» **Exercise**
Leaving pictures aside, set down each line exactly, from the first line of the data to the line with "Saavu & majoitu", both included.

Dataset excerpts:

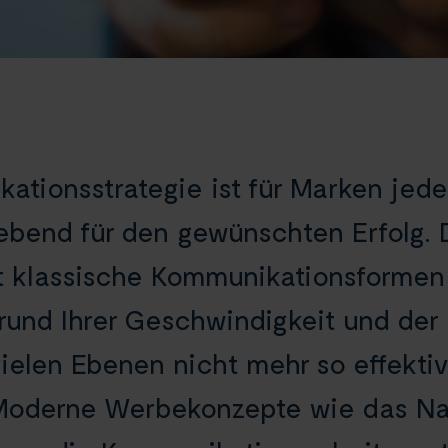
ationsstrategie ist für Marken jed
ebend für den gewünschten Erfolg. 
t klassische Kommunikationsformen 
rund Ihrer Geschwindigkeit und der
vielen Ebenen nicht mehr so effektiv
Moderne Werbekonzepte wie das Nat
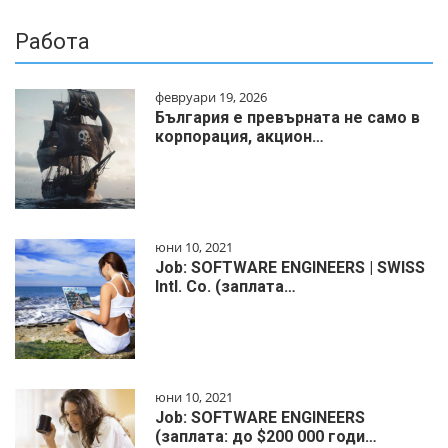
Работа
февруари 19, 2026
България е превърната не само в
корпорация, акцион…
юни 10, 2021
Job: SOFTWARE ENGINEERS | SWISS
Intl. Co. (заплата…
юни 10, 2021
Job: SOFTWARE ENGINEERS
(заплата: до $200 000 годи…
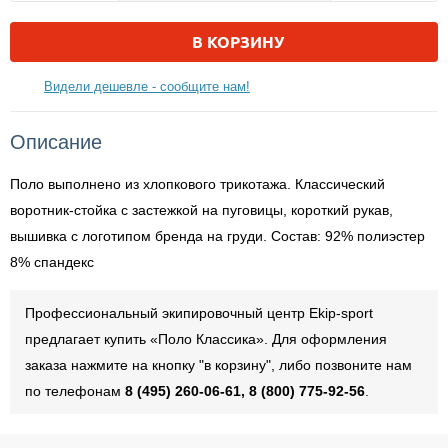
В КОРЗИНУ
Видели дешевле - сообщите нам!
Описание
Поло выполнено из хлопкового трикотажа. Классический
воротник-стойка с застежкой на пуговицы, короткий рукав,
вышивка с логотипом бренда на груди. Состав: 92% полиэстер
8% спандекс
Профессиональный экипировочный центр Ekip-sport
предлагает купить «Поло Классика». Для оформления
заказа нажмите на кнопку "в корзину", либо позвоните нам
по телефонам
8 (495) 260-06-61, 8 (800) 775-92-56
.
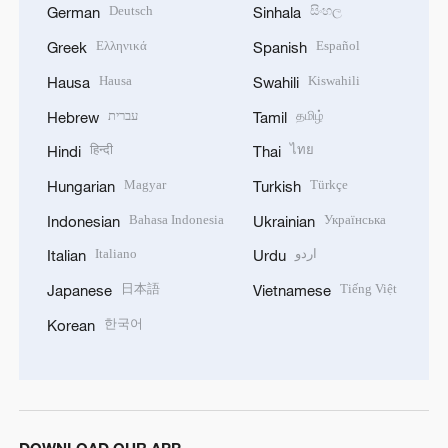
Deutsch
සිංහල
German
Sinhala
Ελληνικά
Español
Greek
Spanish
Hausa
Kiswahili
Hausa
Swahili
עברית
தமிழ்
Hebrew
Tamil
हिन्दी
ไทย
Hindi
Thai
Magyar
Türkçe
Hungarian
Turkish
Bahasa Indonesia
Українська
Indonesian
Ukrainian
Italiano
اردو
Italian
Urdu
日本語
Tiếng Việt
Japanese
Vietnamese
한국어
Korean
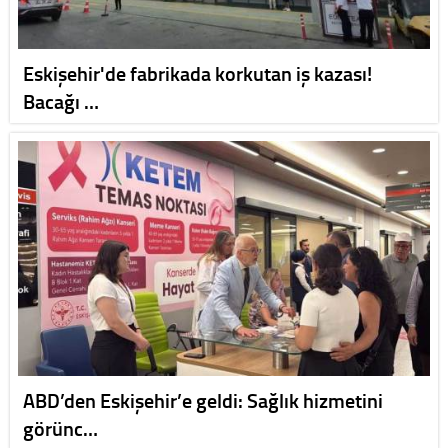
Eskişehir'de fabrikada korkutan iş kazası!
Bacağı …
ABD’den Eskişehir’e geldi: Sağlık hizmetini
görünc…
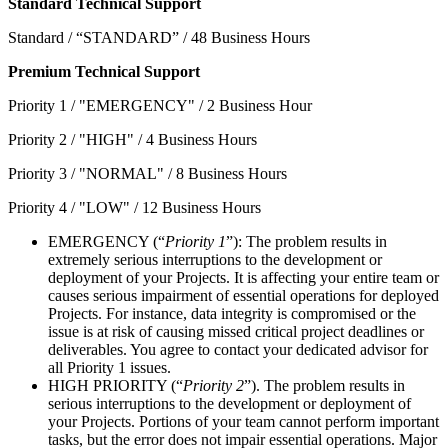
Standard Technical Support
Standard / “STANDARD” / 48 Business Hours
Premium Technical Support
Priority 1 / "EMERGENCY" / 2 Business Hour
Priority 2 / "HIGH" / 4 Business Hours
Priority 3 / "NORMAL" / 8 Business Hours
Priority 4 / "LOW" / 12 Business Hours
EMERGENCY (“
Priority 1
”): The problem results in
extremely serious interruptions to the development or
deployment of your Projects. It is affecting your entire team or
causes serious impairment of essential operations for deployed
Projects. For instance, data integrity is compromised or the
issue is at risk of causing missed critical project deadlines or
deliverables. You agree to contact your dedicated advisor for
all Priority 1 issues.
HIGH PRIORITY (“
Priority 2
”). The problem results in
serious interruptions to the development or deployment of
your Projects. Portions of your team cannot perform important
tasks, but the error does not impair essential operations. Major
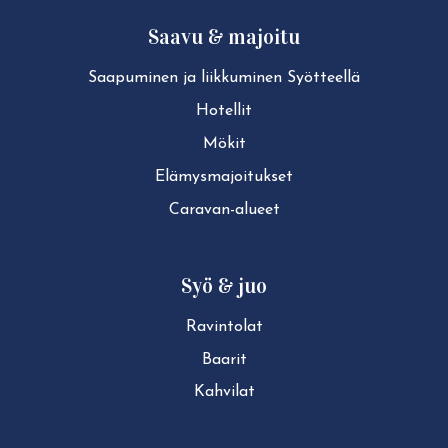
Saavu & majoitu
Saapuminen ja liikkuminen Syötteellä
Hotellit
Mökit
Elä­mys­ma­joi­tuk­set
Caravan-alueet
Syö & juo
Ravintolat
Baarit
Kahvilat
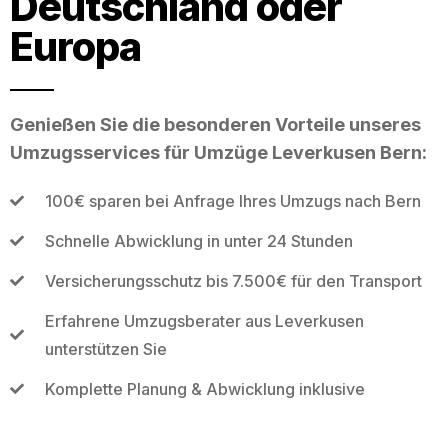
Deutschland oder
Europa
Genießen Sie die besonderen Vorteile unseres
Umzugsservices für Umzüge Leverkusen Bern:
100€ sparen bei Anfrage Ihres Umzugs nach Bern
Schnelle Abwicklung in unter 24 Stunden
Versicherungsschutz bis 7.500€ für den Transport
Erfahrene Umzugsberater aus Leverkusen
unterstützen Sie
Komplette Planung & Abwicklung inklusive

» **Answer for this exercise**
ationsstrategie ist für Marken jed
ebend für den gewünschten Erfolg. 
t klassische Kommunikationsformen 
rund Ihrer Geschwindigkeit und der
vielen Ebenen nicht mehr so effektiv
Moderne Werbekonzepte wie das Nat
Работа
февруари 19, 2026
България е превърната не само в
корпорация, акцион…
юни 10, 2021
Job: SOFTWARE ENGINEERS | SWISS
Intl. Co. (заплата…
юни 10, 2021
Job: SOFTWARE ENGINEERS
(заплата: до $200 000 годи…
В КОРЗИНУ
Видели дешевле - сообщите нам!
Описание
Поло выполнено из хлопкового трикотажа. Классический
воротник-стойка с застежкой на пуговицы, короткий рукав,
вышивка с логотипом бренда на груди. Состав: 92% полиэстер
8% спандекс
Профессиональный экипировочный центр Ekip-sport
предлагает купить «Поло Классика». Для оформления
заказа нажмите на кнопку "в корзину", либо позвоните нам
по телефонам
8 (495) 260-06-61, 8 (800) 775-92-56
.
Deutsch
සිංහල
German
Sinhala
Ελληνικά
Español
Greek
Spanish
Hausa
Kiswahili
Hausa
Swahili
עברית
தமிழ்
Hebrew
Tamil
हिन्दी
ไทย
Hindi
Thai
Magyar
Türkçe
Hungarian
Turkish
Bahasa Indonesia
Українська
Indonesian
Ukrainian
Italiano
اردو
Italian
Urdu
日本語
Tiếng Việt
Japanese
Vietnamese
한국어
Korean
Eskişehir'de fabrikada korkutan iş kazası!
Bacağı …
ABD’den Eskişehir’e geldi: Sağlık hizmetini
görünc…
Standard Technical Support
Standard / “STANDARD” / 48 Business Hours
Premium Technical Support
Priority 1 / "EMERGENCY" / 2 Business Hour
Priority 2 / "HIGH" / 4 Business Hours
Priority 3 / "NORMAL" / 8 Business Hours
Priority 4 / "LOW" / 12 Business Hours
EMERGENCY (“
Priority 1
”): The problem results in
extremely serious interruptions to the development or
deployment of your Projects. It is affecting your entire team or
causes serious impairment of essential operations for deployed
Projects. For instance, data integrity is compromised or the
issue is at risk of causing missed critical project deadlines or
deliverables. You agree to contact your dedicated advisor for
all Priority 1 issues.
HIGH PRIORITY (“
Priority 2
”). The problem results in
serious interruptions to the development or deployment of
your Projects. Portions of your team cannot perform important
tasks, but the error does not impair essential operations. Major
Saavu & majoitu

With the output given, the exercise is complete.